Parti tabelasına saldırı
Turgay KILIÇ / Yenikiraz.com Toplumsal Özgürlük Partisi (TÖP) bugün öğlen saatlerinde yine saldırıya uğradı. Giriş kapısında...
Turgay KILIÇ / Yenikiraz.com
Toplumsal Özgürlük Partisi (TÖP) bugün öğlen saatlerinde yine saldırıya uğradı. Giriş kapısında asılan TÖP logolu parti tabelasına yapılan saldırıyı ifade eden Parti Meclisi Üyesi Didar Gül, “Daha önce de partimize yönelik böylesi saldırılar oldu. İçerideki tabelanın indirilmesi ve kapımıza tekme atılması gibi çeşitli saldırılar oldu” dedi.

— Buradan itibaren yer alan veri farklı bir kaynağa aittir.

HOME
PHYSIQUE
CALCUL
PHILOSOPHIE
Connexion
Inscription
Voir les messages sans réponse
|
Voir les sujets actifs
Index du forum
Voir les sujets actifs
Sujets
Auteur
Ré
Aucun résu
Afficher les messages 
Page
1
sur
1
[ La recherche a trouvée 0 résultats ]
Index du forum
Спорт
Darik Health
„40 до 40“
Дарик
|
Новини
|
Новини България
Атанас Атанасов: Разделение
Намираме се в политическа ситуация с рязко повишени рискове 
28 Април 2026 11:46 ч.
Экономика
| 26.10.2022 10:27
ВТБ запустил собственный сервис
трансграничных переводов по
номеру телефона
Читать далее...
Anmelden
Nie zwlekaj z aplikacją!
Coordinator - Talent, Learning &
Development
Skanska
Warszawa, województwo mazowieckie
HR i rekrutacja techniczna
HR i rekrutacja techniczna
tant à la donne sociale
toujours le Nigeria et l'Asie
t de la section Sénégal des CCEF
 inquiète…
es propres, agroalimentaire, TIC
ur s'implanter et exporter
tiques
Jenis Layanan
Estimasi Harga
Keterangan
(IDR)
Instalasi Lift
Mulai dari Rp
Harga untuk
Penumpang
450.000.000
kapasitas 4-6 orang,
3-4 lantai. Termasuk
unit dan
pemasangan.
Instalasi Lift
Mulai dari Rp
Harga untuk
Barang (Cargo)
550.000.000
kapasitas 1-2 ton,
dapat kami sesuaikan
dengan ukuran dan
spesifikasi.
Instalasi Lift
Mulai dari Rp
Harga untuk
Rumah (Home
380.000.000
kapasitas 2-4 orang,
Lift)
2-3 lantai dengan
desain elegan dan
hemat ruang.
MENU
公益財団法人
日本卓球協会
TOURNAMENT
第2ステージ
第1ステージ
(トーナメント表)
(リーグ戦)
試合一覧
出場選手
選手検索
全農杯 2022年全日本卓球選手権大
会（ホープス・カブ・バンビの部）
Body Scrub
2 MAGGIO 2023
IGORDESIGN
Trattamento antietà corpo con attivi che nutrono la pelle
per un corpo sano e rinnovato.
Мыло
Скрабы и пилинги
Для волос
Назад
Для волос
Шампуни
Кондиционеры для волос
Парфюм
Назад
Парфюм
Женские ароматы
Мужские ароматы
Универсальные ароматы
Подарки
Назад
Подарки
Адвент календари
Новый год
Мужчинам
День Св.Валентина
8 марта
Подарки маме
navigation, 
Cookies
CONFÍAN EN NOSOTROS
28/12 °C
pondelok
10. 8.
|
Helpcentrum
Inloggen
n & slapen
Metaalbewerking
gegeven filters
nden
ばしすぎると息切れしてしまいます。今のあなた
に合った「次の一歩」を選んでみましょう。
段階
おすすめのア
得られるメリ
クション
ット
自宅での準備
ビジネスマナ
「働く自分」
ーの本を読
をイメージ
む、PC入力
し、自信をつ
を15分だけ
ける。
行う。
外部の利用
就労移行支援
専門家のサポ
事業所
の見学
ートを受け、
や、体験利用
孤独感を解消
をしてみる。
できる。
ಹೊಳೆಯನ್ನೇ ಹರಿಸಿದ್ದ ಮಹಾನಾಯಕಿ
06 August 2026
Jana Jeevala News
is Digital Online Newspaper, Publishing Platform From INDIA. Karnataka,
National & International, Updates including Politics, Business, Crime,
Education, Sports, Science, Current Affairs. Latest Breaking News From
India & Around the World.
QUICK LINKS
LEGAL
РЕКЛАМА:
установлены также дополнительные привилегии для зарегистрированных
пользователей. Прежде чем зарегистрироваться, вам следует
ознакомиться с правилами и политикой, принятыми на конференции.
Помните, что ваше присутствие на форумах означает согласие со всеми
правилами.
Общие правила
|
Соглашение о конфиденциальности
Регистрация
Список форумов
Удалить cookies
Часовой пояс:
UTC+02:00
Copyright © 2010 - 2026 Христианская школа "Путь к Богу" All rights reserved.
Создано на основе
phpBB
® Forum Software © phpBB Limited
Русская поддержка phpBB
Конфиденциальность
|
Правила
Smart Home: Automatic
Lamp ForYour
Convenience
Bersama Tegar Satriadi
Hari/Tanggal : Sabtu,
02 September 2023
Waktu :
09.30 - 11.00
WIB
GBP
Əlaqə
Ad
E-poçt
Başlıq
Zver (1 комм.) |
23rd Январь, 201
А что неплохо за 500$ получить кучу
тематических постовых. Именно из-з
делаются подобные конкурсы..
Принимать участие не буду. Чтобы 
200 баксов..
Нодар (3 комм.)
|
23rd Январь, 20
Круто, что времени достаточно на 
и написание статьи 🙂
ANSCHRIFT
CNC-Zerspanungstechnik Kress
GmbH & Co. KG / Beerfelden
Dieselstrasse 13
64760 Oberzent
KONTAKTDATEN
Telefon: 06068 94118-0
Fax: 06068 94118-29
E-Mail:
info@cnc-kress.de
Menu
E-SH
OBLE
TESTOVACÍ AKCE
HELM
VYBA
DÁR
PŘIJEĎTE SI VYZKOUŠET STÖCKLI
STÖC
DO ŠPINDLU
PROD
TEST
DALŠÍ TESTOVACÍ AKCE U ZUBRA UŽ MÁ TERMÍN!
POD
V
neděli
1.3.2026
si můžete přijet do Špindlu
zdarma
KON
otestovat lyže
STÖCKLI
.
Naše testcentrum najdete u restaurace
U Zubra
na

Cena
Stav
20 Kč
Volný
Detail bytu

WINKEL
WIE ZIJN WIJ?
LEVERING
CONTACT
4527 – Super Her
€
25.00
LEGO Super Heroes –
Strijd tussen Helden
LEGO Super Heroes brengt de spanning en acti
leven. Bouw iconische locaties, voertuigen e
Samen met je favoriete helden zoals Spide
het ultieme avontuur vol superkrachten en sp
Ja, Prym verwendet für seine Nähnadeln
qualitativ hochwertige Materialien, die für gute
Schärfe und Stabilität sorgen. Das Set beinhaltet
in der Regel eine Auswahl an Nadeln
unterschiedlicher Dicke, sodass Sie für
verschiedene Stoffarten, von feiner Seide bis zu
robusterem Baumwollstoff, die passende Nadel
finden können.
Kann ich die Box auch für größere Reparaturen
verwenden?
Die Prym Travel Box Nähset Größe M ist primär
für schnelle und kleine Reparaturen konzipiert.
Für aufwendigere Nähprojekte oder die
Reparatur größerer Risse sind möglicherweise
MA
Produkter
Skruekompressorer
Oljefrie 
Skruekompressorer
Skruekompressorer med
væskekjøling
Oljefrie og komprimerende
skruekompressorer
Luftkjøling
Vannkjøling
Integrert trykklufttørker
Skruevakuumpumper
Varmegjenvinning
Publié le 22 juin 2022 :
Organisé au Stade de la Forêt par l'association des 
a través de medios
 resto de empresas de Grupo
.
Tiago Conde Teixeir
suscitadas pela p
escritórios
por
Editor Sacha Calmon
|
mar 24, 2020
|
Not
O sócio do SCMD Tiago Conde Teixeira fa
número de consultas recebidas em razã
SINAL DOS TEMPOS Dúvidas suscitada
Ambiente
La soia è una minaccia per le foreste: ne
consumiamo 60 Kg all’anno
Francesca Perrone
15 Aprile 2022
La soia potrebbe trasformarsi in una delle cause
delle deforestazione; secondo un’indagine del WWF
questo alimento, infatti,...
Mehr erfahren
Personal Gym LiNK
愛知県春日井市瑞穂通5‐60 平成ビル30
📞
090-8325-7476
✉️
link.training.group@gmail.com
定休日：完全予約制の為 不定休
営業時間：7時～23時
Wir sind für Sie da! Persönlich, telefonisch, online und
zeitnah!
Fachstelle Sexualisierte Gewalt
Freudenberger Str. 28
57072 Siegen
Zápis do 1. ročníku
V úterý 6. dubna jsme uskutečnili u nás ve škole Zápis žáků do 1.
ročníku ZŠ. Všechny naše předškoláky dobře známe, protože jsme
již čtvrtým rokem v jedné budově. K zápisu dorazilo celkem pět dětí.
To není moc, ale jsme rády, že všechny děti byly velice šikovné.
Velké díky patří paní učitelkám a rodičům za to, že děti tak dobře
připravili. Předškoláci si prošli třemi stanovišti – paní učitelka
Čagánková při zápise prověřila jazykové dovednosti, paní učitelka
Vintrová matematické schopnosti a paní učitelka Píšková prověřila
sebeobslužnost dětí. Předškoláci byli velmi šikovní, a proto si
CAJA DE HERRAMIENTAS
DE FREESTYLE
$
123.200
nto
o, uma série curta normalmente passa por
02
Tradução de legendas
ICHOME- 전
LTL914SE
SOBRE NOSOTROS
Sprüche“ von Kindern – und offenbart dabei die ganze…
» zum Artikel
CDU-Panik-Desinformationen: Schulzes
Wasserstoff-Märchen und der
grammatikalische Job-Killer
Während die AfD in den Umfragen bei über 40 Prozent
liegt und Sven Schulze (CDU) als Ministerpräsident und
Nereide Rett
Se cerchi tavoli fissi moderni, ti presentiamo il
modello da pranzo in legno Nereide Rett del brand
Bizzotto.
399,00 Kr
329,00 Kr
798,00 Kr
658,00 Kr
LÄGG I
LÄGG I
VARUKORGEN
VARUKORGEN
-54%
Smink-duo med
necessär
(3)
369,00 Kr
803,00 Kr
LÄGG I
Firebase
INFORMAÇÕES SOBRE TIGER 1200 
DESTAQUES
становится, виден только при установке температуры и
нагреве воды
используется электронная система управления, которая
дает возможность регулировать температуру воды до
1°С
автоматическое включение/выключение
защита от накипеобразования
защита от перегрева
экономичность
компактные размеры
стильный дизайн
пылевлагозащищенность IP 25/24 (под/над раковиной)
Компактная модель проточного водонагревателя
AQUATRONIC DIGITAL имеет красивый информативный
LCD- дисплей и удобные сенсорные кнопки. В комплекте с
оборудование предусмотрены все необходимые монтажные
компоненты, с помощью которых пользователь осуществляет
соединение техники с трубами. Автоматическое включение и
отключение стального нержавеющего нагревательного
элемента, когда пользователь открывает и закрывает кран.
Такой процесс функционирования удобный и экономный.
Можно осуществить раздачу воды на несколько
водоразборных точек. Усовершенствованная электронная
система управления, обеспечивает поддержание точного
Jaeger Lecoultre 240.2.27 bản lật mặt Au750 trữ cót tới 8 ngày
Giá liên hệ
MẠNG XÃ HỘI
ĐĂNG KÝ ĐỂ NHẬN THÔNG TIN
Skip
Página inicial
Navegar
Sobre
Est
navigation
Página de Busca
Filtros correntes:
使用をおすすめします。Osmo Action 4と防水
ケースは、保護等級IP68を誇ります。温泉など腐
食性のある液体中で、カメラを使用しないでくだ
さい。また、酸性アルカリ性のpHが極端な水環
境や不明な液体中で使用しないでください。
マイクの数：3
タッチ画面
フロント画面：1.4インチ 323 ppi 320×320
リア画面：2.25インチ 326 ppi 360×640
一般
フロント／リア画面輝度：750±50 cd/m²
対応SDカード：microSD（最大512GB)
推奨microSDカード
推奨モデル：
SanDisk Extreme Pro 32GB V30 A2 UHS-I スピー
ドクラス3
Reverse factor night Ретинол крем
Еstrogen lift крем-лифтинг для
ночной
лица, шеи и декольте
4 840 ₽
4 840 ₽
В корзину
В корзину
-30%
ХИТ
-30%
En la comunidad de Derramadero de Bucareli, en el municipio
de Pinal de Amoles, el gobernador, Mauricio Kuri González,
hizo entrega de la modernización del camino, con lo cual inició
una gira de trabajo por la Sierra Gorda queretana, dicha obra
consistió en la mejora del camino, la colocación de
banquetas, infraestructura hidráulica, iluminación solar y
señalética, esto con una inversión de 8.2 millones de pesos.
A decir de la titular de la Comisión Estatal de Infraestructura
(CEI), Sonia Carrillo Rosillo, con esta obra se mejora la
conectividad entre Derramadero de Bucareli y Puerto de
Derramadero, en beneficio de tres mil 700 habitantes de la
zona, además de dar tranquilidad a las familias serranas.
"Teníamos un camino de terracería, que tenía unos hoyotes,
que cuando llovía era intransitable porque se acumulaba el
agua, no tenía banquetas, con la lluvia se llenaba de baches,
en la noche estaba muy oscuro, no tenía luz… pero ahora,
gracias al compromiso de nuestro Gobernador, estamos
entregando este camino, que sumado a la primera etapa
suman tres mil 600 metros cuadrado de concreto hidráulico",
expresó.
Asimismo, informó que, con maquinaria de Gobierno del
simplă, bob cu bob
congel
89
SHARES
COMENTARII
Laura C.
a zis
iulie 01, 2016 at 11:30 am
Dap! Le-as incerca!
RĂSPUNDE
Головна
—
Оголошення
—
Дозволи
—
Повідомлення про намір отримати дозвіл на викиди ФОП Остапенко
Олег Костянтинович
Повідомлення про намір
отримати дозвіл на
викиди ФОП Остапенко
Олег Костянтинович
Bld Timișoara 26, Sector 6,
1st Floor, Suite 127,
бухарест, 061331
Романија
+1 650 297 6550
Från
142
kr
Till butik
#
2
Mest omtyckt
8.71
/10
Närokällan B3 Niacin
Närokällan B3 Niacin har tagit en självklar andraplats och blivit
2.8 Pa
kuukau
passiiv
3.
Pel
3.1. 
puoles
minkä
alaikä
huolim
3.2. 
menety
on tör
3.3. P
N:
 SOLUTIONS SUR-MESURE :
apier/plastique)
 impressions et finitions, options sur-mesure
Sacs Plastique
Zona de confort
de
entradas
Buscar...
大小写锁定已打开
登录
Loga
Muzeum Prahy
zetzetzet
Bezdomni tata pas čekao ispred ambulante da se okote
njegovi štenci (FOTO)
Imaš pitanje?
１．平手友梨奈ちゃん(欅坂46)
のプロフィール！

28 yıllık sosyalizm düşüncenin savunuculuğu yapan TÖP’ün, yaşadığı saldırıların yeni olmadığına işaret edildi.
TÖP Parti Meclisi Üyesi Gül, saldırıların sokakta broşür dağıtılırken de yapıldığına değinerek “Sokakta da bildiri dağıtırken ve de eylem sırasında bazı faşist grupların yönlendirmeleri ve provokasyonları ile saldırılar olmuştu.
En yakın süreçte de, seçim sürecinde ittifakımızla ‘Emek ve Özgürlük İttifakı’nın bileşeniyiz’ birlikte seçim çalışmaları yürüttük. İttifakımızın yaptığı çalışmalara yönelik, sokakta çeşitli provokasyon girişimleri olsa da bunları boşa düşürdüğümüz bir biçim almıştık. Saldırıların boyutları değişiyor” dedi.
‘Gücümüzü emekçilerin taleplerinden alıyoruz’
Dün yaşanan saldırıya da açıklık getiren TÖP Meclis Üyesi Gül, şunları aktardı:
“Bu saldırı da dün gerçekleşti. Partimizin tabelasını çizerek, bir faşist güruhun olduğunu anlaşılan bir saldırıydı. Bu tür saldırıların amacı, seçimlerden sonra (14 Mayıs-28 Mayıs) faşizmin kurumsallaşmasının önündeki hamlelerin birer birer atılmasının bir başlangıcı olarak ön gördük ve bunun bilincindeydik. İktidarın dışında kalan faşist örgütlerin ve faşizmden beslenerek bu düşünce hareket eden yapılarda bu saldırıların olacağının da farkındaydık.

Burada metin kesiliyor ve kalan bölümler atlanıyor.